Alle diese Videos tragen zum aggressiven, polarisierten Klima im politischen Amerika bei. Obwohl sich die Anwärter voneinander abgrenzen wollen, teilen sie dieselbe aggressive Rhetorik und setzen die Gegner herab, anstatt Lösungen für Probleme zu präsentieren – Wahlkampf als Massenschlägerei.
Joe Biden hat kürzlich einen Werbespot mit dem Titel «Your Family» zum Thema Gesundheitsversorgung lanciert. Eine Kinderkrankenpflegerin lobt darin die Arbeits- und Lebensbedingungen unter Biden im Vergleich zu seinem Vorgänger, ohne den Namen Trump zu nennen. Der Tonfall unterscheidet sich markant im Vergleich zu seinen Herausforderern. Aber er ist als Amtsinhaber natürlich auch in einer anderen Situation.

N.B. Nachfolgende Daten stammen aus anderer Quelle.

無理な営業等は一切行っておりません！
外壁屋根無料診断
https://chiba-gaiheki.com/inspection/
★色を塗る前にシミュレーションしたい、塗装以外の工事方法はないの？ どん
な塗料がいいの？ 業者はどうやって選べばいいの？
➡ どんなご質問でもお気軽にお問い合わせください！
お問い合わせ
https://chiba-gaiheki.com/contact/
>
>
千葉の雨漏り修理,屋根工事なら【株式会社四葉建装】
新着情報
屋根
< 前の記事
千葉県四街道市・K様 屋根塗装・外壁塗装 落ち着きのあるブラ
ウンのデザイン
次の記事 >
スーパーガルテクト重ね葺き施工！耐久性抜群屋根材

Nach den Angriffen von Trump gegen Obamacare hat Biden jüngst einen Spot mit Obama veröffentlicht, in dem Obamacare kurzerhand zu «Bidencare» wird. Auch hier ist der Stil bewusst «konstruktiv» gehalten. Das einzige Problem ist bloss, dass Biden neben Obama dermassen farb- und leblos wirkt, dass man meinen könnte, es handle sich um eine Kampagne für Obama und Biden sei lediglich eine Art Statist.
Es ist auffällig, dass die Negativkampagnen überwiegen, obwohl Forschungen zeigen, dass positive Botschaften genauso wirksam sind.

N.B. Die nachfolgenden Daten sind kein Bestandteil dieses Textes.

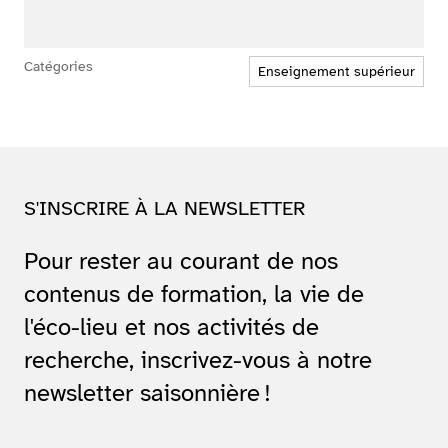
Catégories
Enseignement supérieur
S'INSCRIRE À LA NEWSLETTER
Pour rester au courant de nos
contenus de formation, la vie de
l'éco-lieu et nos activités de
recherche, inscrivez-vous à notre
newsletter saisonnière !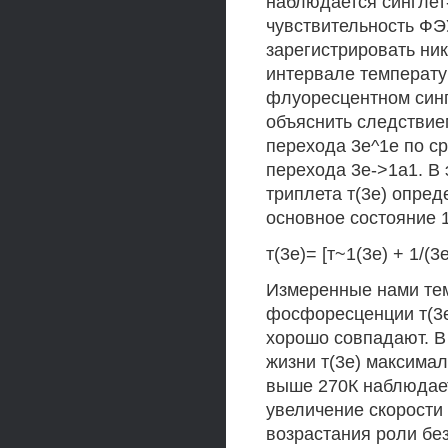
наблюдается синглет
чувствительность ФЭ
зарегистрировать ни
интервале температу
флуоресцентном синг
объяснить следствие
перехода 3е^1е по с
перехода 3е->1а1. В
триплета т(3е) опред
основное состояние 
т(3е)= [т~1(3е) + 1/(3
Измеренные нами те
фосфоресценции т(3е
хорошо совпадают. В
жизни т(3е) максимал
выше 270К наблюдае
увеличение скорости
возрастания роли бе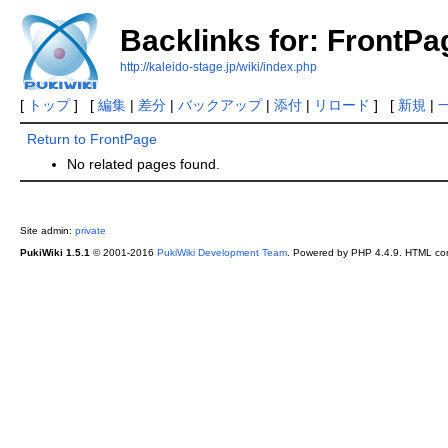
Backlinks for: FrontPa
http://kaleido-stage.jp/wiki/index.php
[
トップ
] [
編集
|
差分
|
バックアップ
|
添付
|
リロード
] [
新規
|
Return to FrontPage
No related pages found.
Site admin:
private
PukiWiki 1.5.1
© 2001-2016
PukiWiki Development Team
. Powered by PHP 4.4.9. HTML conv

In einem Punkt sind sie sogar noch effektiver: nämlich, wenn es darum geht, Wahlmuffel zum Urnengang zu motivieren. Man hört oft von der sogenannten «erschöpften Mehrheit». Damit sind rund zwei Drittel der amerikanischen Bevölkerung gemeint, die vom polemischen Stil sowohl der Republikaner wie auch der Demokraten abgestossen sind. Diese grosse, moderat eingestellte Gruppe fühlt sich wahrscheinlich durch die gehässigen Spots in ihrer Politikverdrossenheit bestätigt und bleibt am Wahltag zu Hause. Mit konstruktiven Botschaften könnte man diese Bürger am ehesten abholen.
Diesen Befund hat wahrscheinlich der republikanisch-libertäre Anwärter Vivek Ramaswamy beherzigt, der sonst nicht durch leise Töne auffällt. Aber im Video «Right Notes» spielt er für einmal auf einer ganz anderen Klaviatur als seine Konkurrenten.

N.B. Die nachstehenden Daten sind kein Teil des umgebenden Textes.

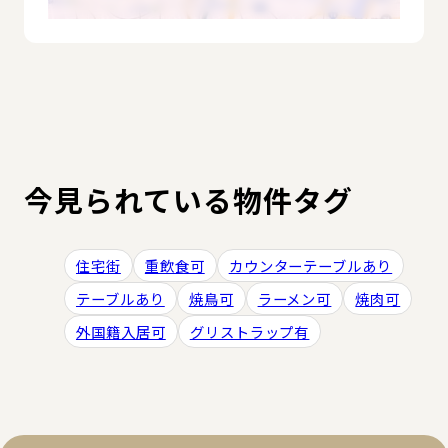
今見られている物件タグ
住宅街
重飲食可
カウンターテーブルあり
テーブルあり
焼鳥可
ラーメン可
焼肉可
外国籍入居可
グリストラップ有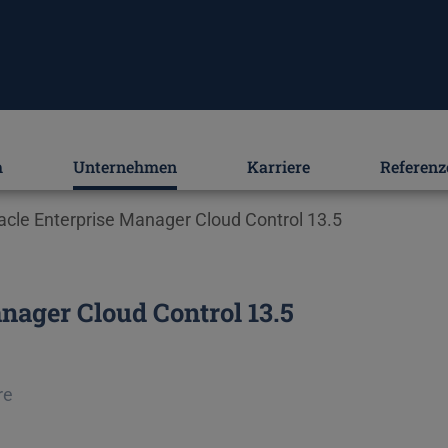
m
Unternehmen
Karriere
Referenz
racle Enterprise Manager Cloud Control 13.5
anager Cloud Control 13.5
haltung teilnehmen
re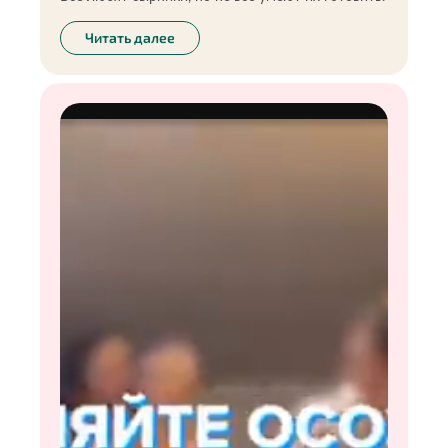
Читать далее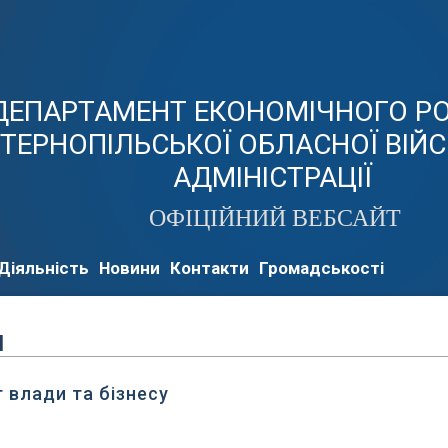
ДЕПАРТАМЕНТ ЕКОНОМІЧНОГО Р
ТЕРНОПІЛЬСЬКОЇ ОБЛАСНОЇ ВІЙ
АДМІНІСТРАЦІЇ
ОФІЦІЙНИЙ ВЕБСАЙТ
Діяльність
Новини
Контакти
Громадськості
и
 влади та бізнесу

Am Anfang sieht man Ramaswamy als Knaben Klavier spielen, man sieht die Noten von «God Bless America», dann kommt eine ältere Dame, seine frühere Klavierlehrerin, ins Bild. Sie erzählt, dass sie Vivek damals jeweils nach der Klavierstunde die amerikanische Verfassung nahebrachte, und lobt seine Freiheitsliebe sowie seine konservativen Überzeugungen. Am Ende sieht man den heutigen Ramaswamy erneut beim Spielen.
Der Informationsgehalt des Videos tendiert gegen null, aber trotzdem wirkt es wohltuend inmitten von so viel Häme, Verleumdung und Negativität. Man muss allerdings annehmen, dass der Wahlkampf nicht konstruktiver und sachlicher, sondern eher von Monat zu Monat noch hässlicher werden wird. Und er hat erst gerade angefangen.